L’actrice d’origine australienne y campe la regrettée Grace Kelly à une période charnière de sa vie. Nous sommes en 1961, six ans après son mariage avec le prince Rainier. À l’heure où la princesse remet en question son rôle et son statut, Alfred Hitchcock lui propose de faire un retour au cinéma dans son prochain film, Marnie. Rainier (Tim Roth) vient pour sa part de s’engager dans un bras de fer diplomatique avec le président français Charles De Gaulle, qui voudrait soumettre la principauté à la loi de l’impôt et ainsi financer la guerre en Algérie.

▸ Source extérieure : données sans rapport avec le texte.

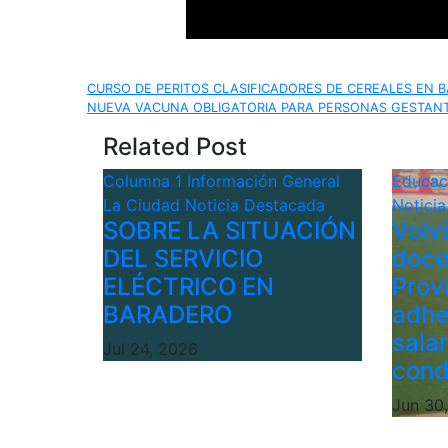
Navegación
CURSO DE PERITOS CLASIFICADORES DE CEREALES EN 
NUEVA VACUNA OBLIGATORIA PARA PERSONAS GESTANT
de
Related Post
entradas
Columna 1
Información General
Educa
La Ciudad
Noticia Destacada
Notici
SOBRE LA SITUACIÓN
Volv
DEL SERVICIO
doce
ELÉCTRICO EN
Provi
BARADERO
adhe
sala
Jul 24, 2026
cond
Jun 30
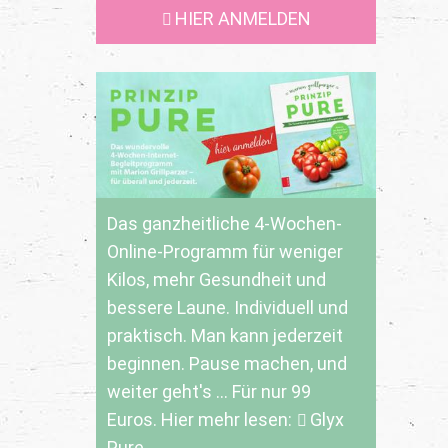
HIER ANMELDEN
Das ganzheitliche 4-Wochen-
Online-Programm für weniger
Kilos, mehr Gesundheit und
bessere Laune. Individuell und
praktisch. Man kann jederzeit
beginnen. Pause machen, und
weiter geht's ... Für nur 99
Euros. Hier mehr lesen:
Glyx
Pure.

Nicole Kidman ne tarit pas d’éloges sur celle qu’elle a incarnée. «À un très jeune âge, Grace Kelly était déjà une mégastar de cinéma et avait remporté un Oscar. Elle a décidé de tout laisser par amour et par envie de fonder une famille. Je pense que c’est un acte de bravoure», dit celle qui n’hésiterait pas un seul instant à faire le même sacrifice.

«L’amour est l’émotion la plus fondamentale qui soit. Le soir où j’ai remporté l’Oscar [pour son incarnation de l’écrivaine Virginia Woolf dans le film Les heures], je me souviens d’être rentrée à la maison après la cérémonie en me disant que l’amour manquait dans mon existence. Je vivais une période d’intense solitude à l’époque. Curieusement, les hauts les plus hauts dans ma vie ont toujours été accompagnés par les bas les plus bas. Ça m’a toujours peinée. J’ignore si un jour j’atteindrai un sommet artistique et émotionnel en même temps.»

Dénoncé comme un tissu de mensonges par la famille Grimaldi de Monaco, qui a bruyamment boycotté la première et le tapis rouge, le film d’Olivier Dahan (La vie en rose) prend ses aises avec la vérité historique, même si, du point de vue de son réalisateur «quasiment tout est vrai.» Hitchcock ne s’est pas rendu à Monaco pour convaincre Kelly, il lui a proposé le rôle au téléphone. De Gaulle n’est pas non plus allé au bal de la Croix Rouge, point d’orgue du film où il apparaît parmi les plus hauts dignitaires européens. «Je fais du cinéma, plaide Olivier Dahan, l’air circonspect sous une volumineuse casquette noire. J’avais donc besoin que les personnages se retrouvent dans le même plan. Ça devient physique. De toute manière, je ne recherchais pas la vérité factuelle. Je voulais toucher au coeur en me servant de l’intuition, imaginer comment pouvait se sentir Grace Kelly dans une situation donnée.»

Kidman se dit pour sa part attristée par cette mauvaise publicité, qui porte ombrage au long métrage: «Le film n’est aucunement malicieux vis-à-vis la famille Grimaldi. Oui, des libertés ont été prises. Mais le film contient l’essence de la vérité. Si jamais ils [les enfants de Grace et Rainier] voient le film, ils vont comprendre l’affection et le respect qui nous animaient en le faisant».

Elle en veut pour preuve une séquence inventée par Dahan, dans laquelle Grace répète des scènes de Marnie devant son miroir, seule dans sa chambre, dévorée par le doute quant à ses capacités de jouer. «J’ai fait ça, moi aussi. Il y a toujours des couches de sens qui se superposent quand une actrice joue une autre actrice. J’ai vu des correspondances entre sa vie et la mienne. Quoique de toute évidence, dit-elle en pouffant de rire devant sa formule présomptueuse, je n’ai pas épousé un prince.»

Grace of Monaco sortira au Québec à l’automne.